The reply should contain every entry below exactly as written, with no images.

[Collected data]
┌────────

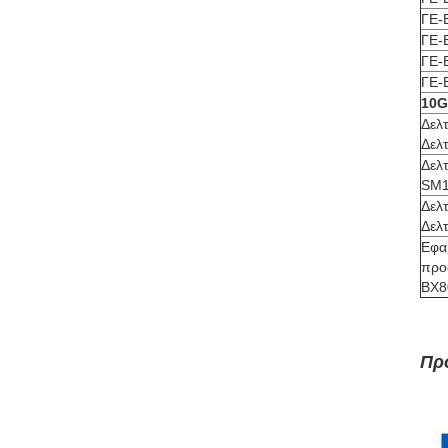
ΓΕ-
ΓΕ-
ΓΕ-
ΓΕ-
10G
Δελ
Δελ
Δελ
SM1
Δελ
Δελ
Εφα
προ
BX8
Προ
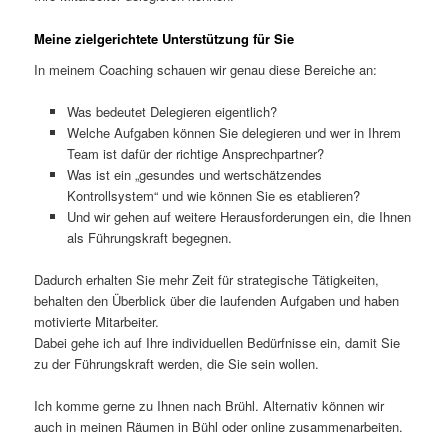
Meine zielgerichtete Unterstützung für Sie
In meinem Coaching schauen wir genau diese Bereiche an:
Was bedeutet Delegieren eigentlich?
Welche Aufgaben können Sie delegieren und wer in Ihrem
Team ist dafür der richtige Ansprechpartner?
Was ist ein „gesundes und wertschätzendes
Kontrollsystem“ und wie können Sie es etablieren?
Und wir gehen auf weitere Herausforderungen ein, die Ihnen
als Führungskraft begegnen.
Dadurch erhalten Sie mehr Zeit für strategische Tätigkeiten,
behalten den Überblick über die laufenden Aufgaben und haben
motivierte Mitarbeiter.
Dabei gehe ich auf Ihre individuellen Bedürfnisse ein, damit Sie
zu der Führungskraft werden, die Sie sein wollen.
Ich komme gerne zu Ihnen nach Brühl. Alternativ können wir
auch in meinen Räumen in Bühl oder online zusammenarbeiten.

└────────

- _EXERCISE SOLUTION_
ΓΕ-
ΓΕ-
ΓΕ-
ΓΕ-
10G
Δελ
Δελ
Δελ
SM1
Δελ
Δελ
Εφα
προ
BX8
Προ
Meine zielgerichtete Unterstützung für Sie
In meinem Coaching schauen wir genau diese Bereiche an:
Was bedeutet Delegieren eigentlich?
Welche Aufgaben können Sie delegieren und wer in Ihrem
Team ist dafür der richtige Ansprechpartner?
Was ist ein „gesundes und wertschätzendes
Kontrollsystem“ und wie können Sie es etablieren?
Und wir gehen auf weitere Herausforderungen ein, die Ihnen
als Führungskraft begegnen.
Dadurch erhalten Sie mehr Zeit für strategische Tätigkeiten,
behalten den Überblick über die laufenden Aufgaben und haben
motivierte Mitarbeiter.
Dabei gehe ich auf Ihre individuellen Bedürfnisse ein, damit Sie
zu der Führungskraft werden, die Sie sein wollen.
Ich komme gerne zu Ihnen nach Brühl. Alternativ können wir
auch in meinen Räumen in Bühl oder online zusammenarbeiten.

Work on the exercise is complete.